Free rosogollas to celebrate Rosogolla Divasa

Photo: SNS


To commemorate the second anniversary of the Rosogolla getting Geographical Indication (GI) tag as ‘Banglar Rosogolla’,sweet shop owners across the Nadia district distributed thousands of the delicious sweet to people for free.

“For most occasions in our state, rosogolla takes its pride of place with other sweets. We love it and we are proud of being residents of the state which invented it,” said a sweet lover.

Mr Tapas Das, a sweet shop owner of Krishnagar and state committee member of the Paschim Banga Mistanya Byabsayee Samity said, “The state government has decided to celebrate 14 November as Rosogolla Divasa. This year, we are distributing thousands of rosogollas to people free to celebrate the day. While celebrating the day, we are also promoting rosogollas with different flavours and tastes”.

The sweet, dipped in sugar syrup, which is a favourite across the country, had for long been at the centre of a bitter tussle between West Bengal and Odisha, with each claiming it as their invention.

Finally, West Bengal was given the ‘Banglar Rosogolla’ tag for the state’s variant of the sweet in November, 2017. In Februrary 2018, Ramesh Chandra Sahoo, chairman of regional development trust in Odisha, filed a petition demanding the cancellation of Bengal’s GI registration of the desert.

The registry however, dismissed the petition on October 31 due to delay by Odisha to present evidence in support of its claim, within the stipulated timeline.

The tussle over where the sweet originated from began in 2015 when Odisha established 20 July as ‘Rasagola Dibasha’ to commemorate its origin.

According to the Odia rhetoric, the rosogolla was invented in Odisha as far back as the 12th century when dumplings made out of ‘channa’ were offered to Lord Jagannath in Puri temples. After Odisha started staking its claim, the Bengal government, too, set up a committee to challenge its neighbour’s stand legally.

Bengal’s GI application had said the rosogolla had been born as the granular danadar or ‘delta rosogolla’ which was modified into the soft, spongy rosogolla that was first seen in Fulia, Nadia, and later went to Bagbazar in Kolkata in the 1860s, said Dipanjan Dey, a research worker on sweets and a college teacher in Krishnagar.

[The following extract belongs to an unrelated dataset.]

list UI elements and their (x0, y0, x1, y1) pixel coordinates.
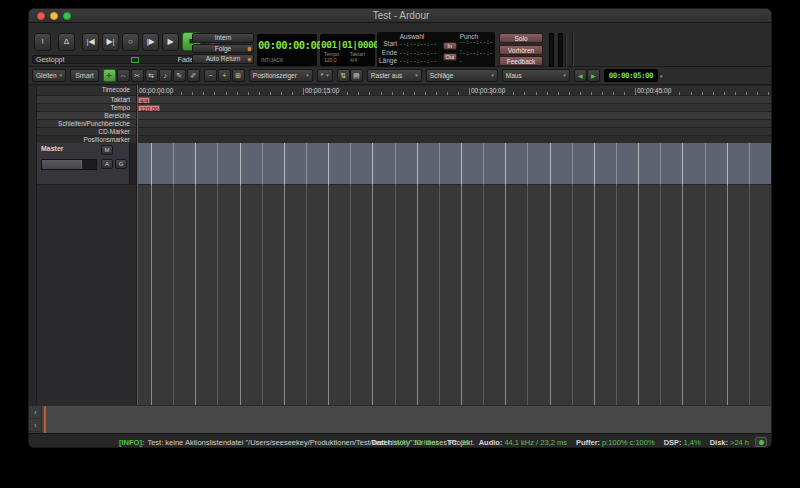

The submission rather lyrically ties the rosogolla’s emergence with the “golden age of Bengal” in the second half of the 19th century and the “glorious flowering” of its people’s “exuberant excellence”. It names confectioner Nabin Chandra Das as the inventor.

Some historians say that Das developed the “spongy rosogolla” in Bagbazar in 1868 after six years of experiment. In November 2017, Bengal was accorded the GI status for ‘Banglar Rosogolla’, which is different in texture and taste from Odisha’s version.

As of now, both states have GI status for their own versions of the dessert.